Mine is about 9 years old modded with a Thein Baffle. Nothing but good things to say about the HF with the Thein mod. Also added Wynn 1 micron filter.
Jump on it, make some mods and enjoy. One of the better deals from HF.

Reactions: Like 2


----------



## Sprung (Jun 27, 2019)

This is what I did with mine. I've been happy with the setup, though I do wish I had built it a little more compact. That may be a project for sometime down the road.
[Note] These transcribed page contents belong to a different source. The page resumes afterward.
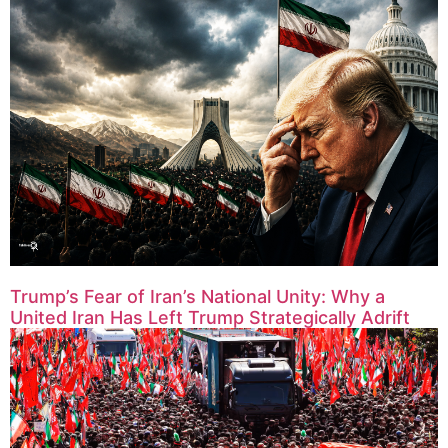
Trump’s Fear of Iran’s National Unity: Why a
United Iran Has Left Trump Strategically Adrift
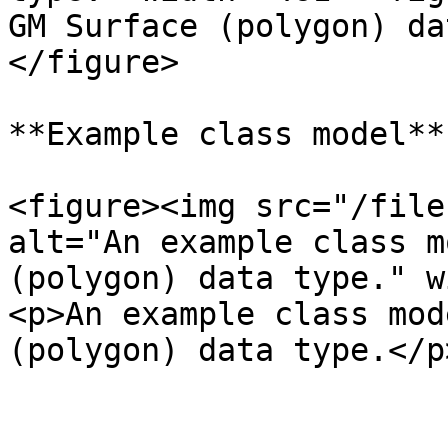
GM Surface (polygon) da
</figure>

**Example class model**

<figure><img src="/file
alt="An example class m
(polygon) data type." w
<p>An example class mod
(polygon) data type.</p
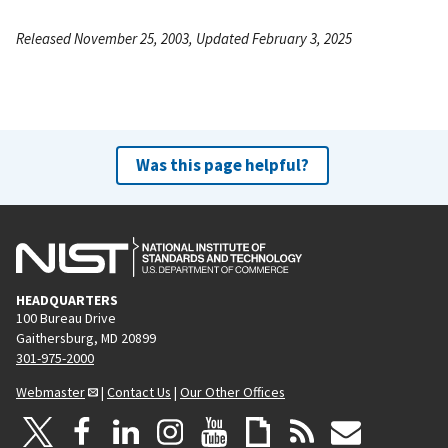
Released November 25, 2003, Updated February 3, 2025
Was this page helpful?
HEADQUARTERS
100 Bureau Drive
Gaithersburg, MD 20899
301-975-2000
Webmaster
|
Contact Us
|
Our Other Offices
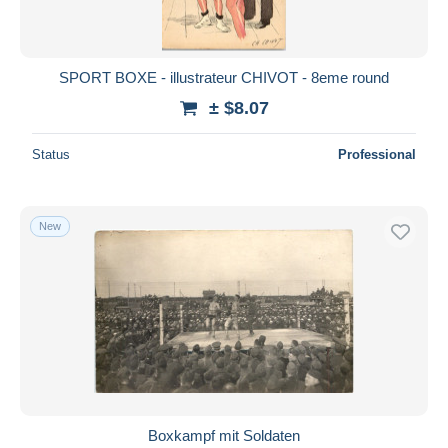
SPORT BOXE - illustrateur CHIVOT - 8eme round
± $8.07
Status
Professional
New
Boxkampf mit Soldaten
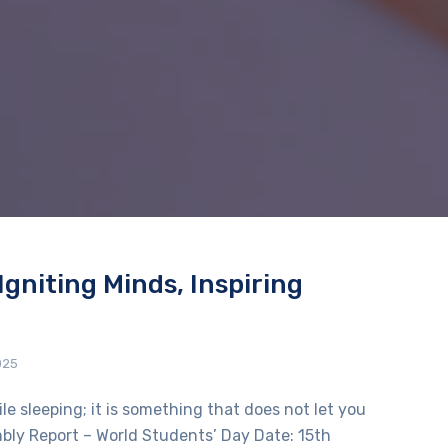
Igniting Minds, Inspiring
025
e sleeping; it is something that does not let you
embly Report – World Students’ Day Date: 15th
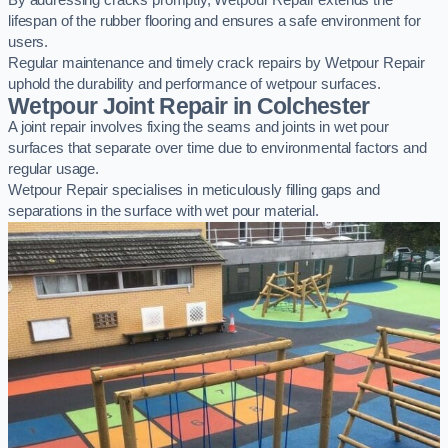
By addressing cracks promptly, Wetpour Repair extends the
lifespan of the rubber flooring and ensures a safe environment for
users.
Regular maintenance and timely crack repairs by Wetpour Repair
uphold the durability and performance of wetpour surfaces.
Wetpour Joint Repair in Colchester
A joint repair involves fixing the seams and joints in wet pour
surfaces that separate over time due to environmental factors and
regular usage.
Wetpour Repair specialises in meticulously filling gaps and
separations in the surface with wet pour material.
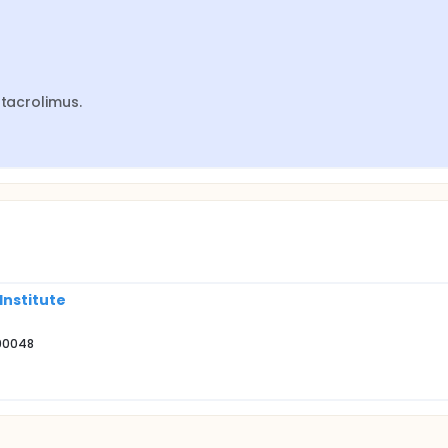
 tacrolimus.
Institute
 90048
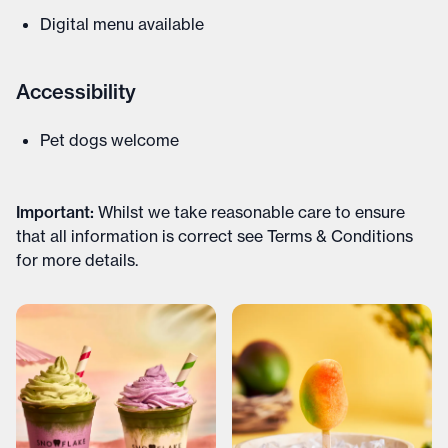
Digital menu available
Accessibility
Pet dogs welcome
Important
:
Whilst we take reasonable care to ensure
that all information is correct see
Terms & Conditions
for more details
.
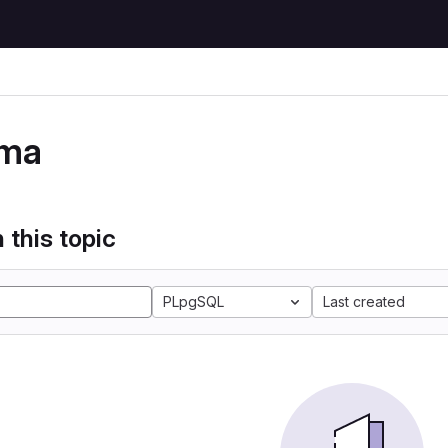
ma
 this topic
PLpgSQL
Last created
Reactions: Like 3 | Way Cool 2


----------



## TimR (Jun 27, 2019)

Sprung said:


> This is what I did with mine. I've been happy with the setup, though I do wish I had built it a little more compact. That may be a project for sometime down the road.
> 
> View attachment 167941


I’ve thought about updating mine with a Dust Deputy or similar to get better cyclonic movement.


----------



## Sprung (Jun 27, 2019)

TimR said:


> I’ve thought about updating mine with a Dust Deputy or similar to get better cyclonic movement.



I've been happy with the Dust Deputy. I also have the shop vac version.


----------



## Nathan W (Jul 14, 2019)

I own one, but I can’t speak much on its intended purpose. I bought mine 1+ years ago, some time later I got ahold of a Super dust deputy , I recently acquired enough duct material to cover all the tools. I venture to guess that within 5 years I will have it all hook up

I have used the machine for small remodeling jobs while sanding drywall joints. With 100 ft flex hose I set the collector outside (because I don’t have a high efficiency filter for it yet) and held the hose anywhere close to where I was sanding. The difference in cleanup made it well worth the hassle of loading that awkward thing into the truck. Both jobs I used this on were “inhabited “ offices. The work was done in the evening and I had to leave no trace of dust before the offices reopened next morning. 

I cannot imagine that anyone could complain much about how well these collectors from what I have seen so far.


----------